Freud’s primal scene beautifully captured in this surviving fragment of an early ALICE cartoon by Walt Disney. Seemed appropriate as we’d just seen Cronenberg’s A DANGEROUS METHOD. Disney, of course, is even spankier than Keira Knightley’s character in the latter film, probably as a result of his German-American background.
As for FREUD VS JUNG IN THE WORLD SERIES OF LOVE, I need to see it again, but I enjoyed it — an intelligent, even intellectual love story. You might expect Cronenberg, the rationalist, to side more with Freud than with the mystic Jung, and in that one respect, maybe he does, but on the whole, Jung emerges far more sympathetically that his master — and Sabina Spielrein more sympatetically that either.
Glenn Kenny, in this illuminating interview with Cronenberg, makes the point that the film relates back to RABID, with its vision of female libido running amok and threatening society.
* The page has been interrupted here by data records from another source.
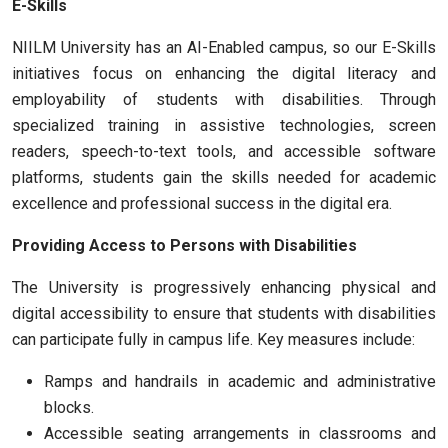
E-Skills
NIILM University has an AI-Enabled campus, so our E-Skills
initiatives focus on enhancing the digital literacy and
employability of students with disabilities. Through
specialized training in assistive technologies, screen
readers, speech-to-text tools, and accessible software
platforms, students gain the skills needed for academic
excellence and professional success in the digital era.
Providing Access to Persons with Disabilities
The University is progressively enhancing physical and
digital accessibility to ensure that students with disabilities
can participate fully in campus life. Key measures include:
Ramps and handrails in academic and administrative
blocks.
Accessible seating arrangements in classrooms and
I was reminded of SHIVERS too (THEY CAME FROM WITHIN, that film’s alternative title, might make a good alternative for ADM too) — the clean, sharp-edged world of Control and Civilization disrupted by wild, animalistic behaviour. It’s interesting that in Cronenberg’s early films he seemed to suffer from the problem of The Hero With Nothing To Do — since the aberrant, monstrous characters were the ones that really interested him, his straight protagonists were left to run around and always arrive too late, and to hear about the climax via a telephone call. Only in SCANNERS, when he located the monstrous within the person of the hero, did this problem find a solution (and even then, Stephen Lack’s, well, lack as leading man kept the film from fully realizing this radical solution).
It’s interesting that Cronenberg has never made a film truly about a female protagonist — Geena Davis is a major POV character in THE FLY, arguably the lead, but not quite — Cronenberg has too much love for his evolving monster. Jennifer Jason Leigh in EXISTENZ has to share all her screen time with Jude Law. And here, Sabina is a catalyst for Jung’s voyage of discovery.
Yet, as Fiona reminds me from time to time, if you want to talk about body horror, women have FAR more experience of that than men — you only have to look at childbirth, but you don’t have to look that far.
Maybe, Cronenberg is relocating body horror into his male characters because THAT’S his phobia — so there’s the latex umbilicus connecting the two Jeremy Irons brothers in DEAD RINGERS, the squishy bits of raw liver that go into and out of the orifices of various characters in SHIVERS, and Jude Law’s lumbar-region penetration by Willem Dafoe in EXISTENZ — this stuff is, in the real world, natural enough, but by transmogrifying it and masculinizing it, Cronenberg is exploring its capacity to disturb. And from his own, male, viewpoint.